The reading from Exodus refers to Moses’ people as “the congregation of the Israelites”. A congregation is a gathering together of a wide assortment of people. Often they have very little connection with each other except their commitment to their leader and their common enterprise. A church congregation too is a gathering of people very unlike each other. Our Leader is Jesus Christ and our enterprise is the Gospel of God. Christ and the Gospel is what brings us together, holds us together, and undergirds all that we do together. We do not stay together because we like each other, but because we are committed to each other for the sake of Christ and the Gospel on this journey that we are taking with Him. We need Him, and we need each other, if we are going to make it through this wilderness of sin.

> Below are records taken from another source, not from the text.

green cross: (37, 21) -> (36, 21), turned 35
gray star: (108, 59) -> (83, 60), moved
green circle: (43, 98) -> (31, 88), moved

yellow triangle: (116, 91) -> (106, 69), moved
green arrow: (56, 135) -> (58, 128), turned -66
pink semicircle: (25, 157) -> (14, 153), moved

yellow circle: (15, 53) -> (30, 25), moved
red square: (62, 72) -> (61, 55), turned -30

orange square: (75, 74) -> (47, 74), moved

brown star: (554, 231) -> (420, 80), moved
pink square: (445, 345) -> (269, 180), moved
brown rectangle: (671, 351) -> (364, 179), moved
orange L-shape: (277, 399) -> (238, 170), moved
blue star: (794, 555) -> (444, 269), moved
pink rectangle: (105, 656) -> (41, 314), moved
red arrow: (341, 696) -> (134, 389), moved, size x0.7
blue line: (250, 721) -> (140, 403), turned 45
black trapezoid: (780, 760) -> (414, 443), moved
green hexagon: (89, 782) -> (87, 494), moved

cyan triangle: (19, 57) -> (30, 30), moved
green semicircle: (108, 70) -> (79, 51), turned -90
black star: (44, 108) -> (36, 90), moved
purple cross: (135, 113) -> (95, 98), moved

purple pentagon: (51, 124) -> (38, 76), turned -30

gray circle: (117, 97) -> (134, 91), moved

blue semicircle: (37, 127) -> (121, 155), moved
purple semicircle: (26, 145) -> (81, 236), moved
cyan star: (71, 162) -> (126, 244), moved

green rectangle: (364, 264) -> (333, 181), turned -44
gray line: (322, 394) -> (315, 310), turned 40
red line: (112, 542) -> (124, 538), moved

Exodus tells us that “the whole congregation of the Israelites journeyed by stages, as the Lord commanded”. We are all of us at different stages on this journey. Some of us have been travelling a very long time. Even as we struggle ourselves, we may know what it takes to survive. Some of us have only just started the journey. We may be enthusiastic, but highly vulnerable. We need the help of our companions on this journey if we are going to make it through the wilderness of sin. The Church is a hospital for sinners, not a museum for saints. Some of us are in A & E, some of us on the wards, and others are out patients. Even though we may all be at different stages, we are all on the same journey. And not one of us is invulnerable to the dangers along the way. Sin is dangerous. It is life-denying. We all need to be cared for.
God had not promised the congregation of the Israelites – and He does not promise us – an easy passage. What He has promised is true life and freedom with Him. There are many stages that all of us must pass through on this difficult journey. But God is leading us. If we rely on Him and on each other in this hospital for sinners that God has given us, we shall prevail. In the Church we are all in God’s NHS: God’s Numinous Hospital for Sinners.

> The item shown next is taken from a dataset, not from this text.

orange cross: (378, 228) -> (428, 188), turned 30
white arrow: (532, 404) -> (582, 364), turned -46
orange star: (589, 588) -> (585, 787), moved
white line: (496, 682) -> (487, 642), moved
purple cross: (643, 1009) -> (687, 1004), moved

“Numinous” is a word used to describe the feelings of awe, wonder and sense of sin that human beings have in the presence of God. In this hospital for sinners we call “the Church”, God comes to us and we experience the numinous. We see His glory, and by His presence we are given healing, sustenance and life.

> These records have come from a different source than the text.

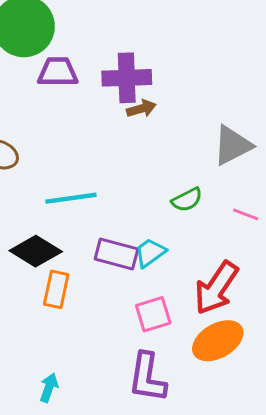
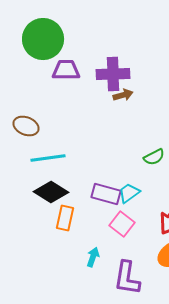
cyan line: (71, 198) -> (48, 158), moved
pink square: (153, 314) -> (122, 224), moved, turned -35
cyan arrow: (49, 388) -> (93, 257), moved

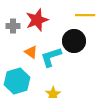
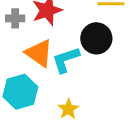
orange triangle: (31, 52) -> (39, 53), size x1.6

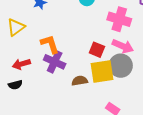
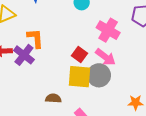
purple cross: (55, 62) -> (24, 55), moved
brown semicircle: (80, 81) -> (53, 98), moved

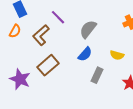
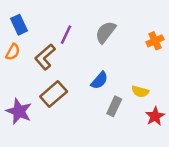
purple line: (58, 17) -> (66, 35), turned 70
gray semicircle: (88, 29) -> (106, 32), moved
yellow semicircle: (117, 55) -> (140, 92), moved

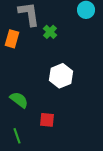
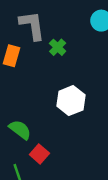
red square: (47, 120) -> (39, 154), moved, turned 35

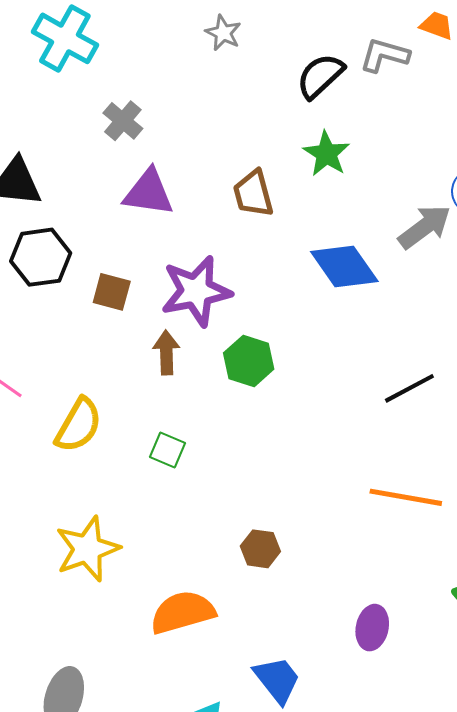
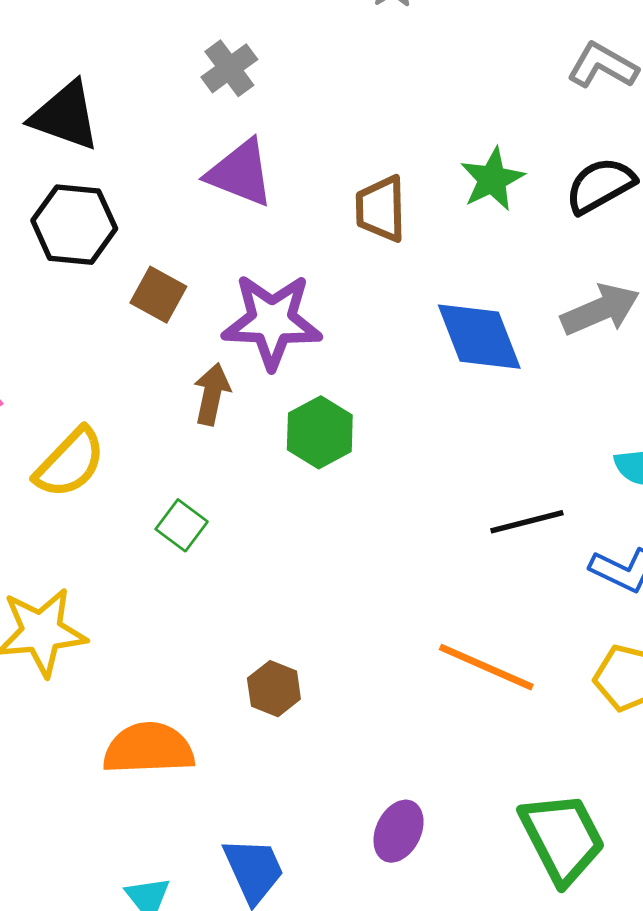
black semicircle: (320, 76) -> (600, 185), moved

Sometimes, however, we come unprepared to meet God here. We focus on the non-essentials. At times, we actually misbehave. What we need is more understanding of God and each other and a lot more reverence and mutual respect. Disrespect and thoughtlessness can cause real casualties among us as we journey. Every one of is vulnerable to, and perhaps badly hurt by, the ravages of sin. This is not a museum and none of us is an exhibit of perfect sanctity yet. In God’s NHS we need to be more attentive towards God and the needs of others and less concerned about ourselves. Otherwise, none of us may ever get out of this wilderness of sin fully alive.